Provided information:

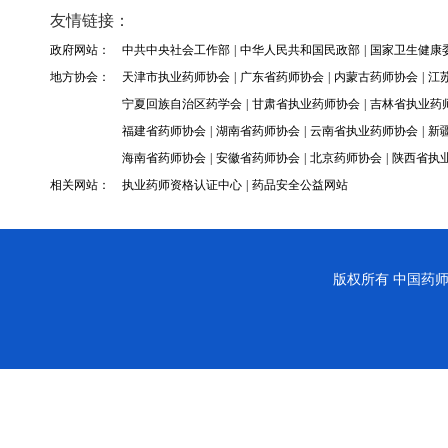
友情链接：
政府网站：
中共中央社会工作部
|
中华人民共和国民政部
|
国家卫生健康
地方协会：
天津市执业药师协会
|
广东省药师协会
|
内蒙古药师协会
|
江
宁夏回族自治区药学会
|
甘肃省执业药师协会
|
吉林省执业药
福建省药师协会
|
湖南省药师协会
|
云南省执业药师协会
|
新
海南省药师协会
|
安徽省药师协会
|
北京药师协会
|
陕西省执
相关网站：
执业药师资格认证中心
|
药品安全公益网站
版权所有
中国药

What the task asks: Without changing a word, retype every entry above, but drop its pictures.

Answer:
友情链接：
政府网站：
中共中央社会工作部
|
中华人民共和国民政部
|
国家卫生健康
地方协会：
天津市执业药师协会
|
广东省药师协会
|
内蒙古药师协会
|
江
宁夏回族自治区药学会
|
甘肃省执业药师协会
|
吉林省执业药
福建省药师协会
|
湖南省药师协会
|
云南省执业药师协会
|
新
海南省药师协会
|
安徽省药师协会
|
北京药师协会
|
陕西省执
相关网站：
执业药师资格认证中心
|
药品安全公益网站
版权所有
中国药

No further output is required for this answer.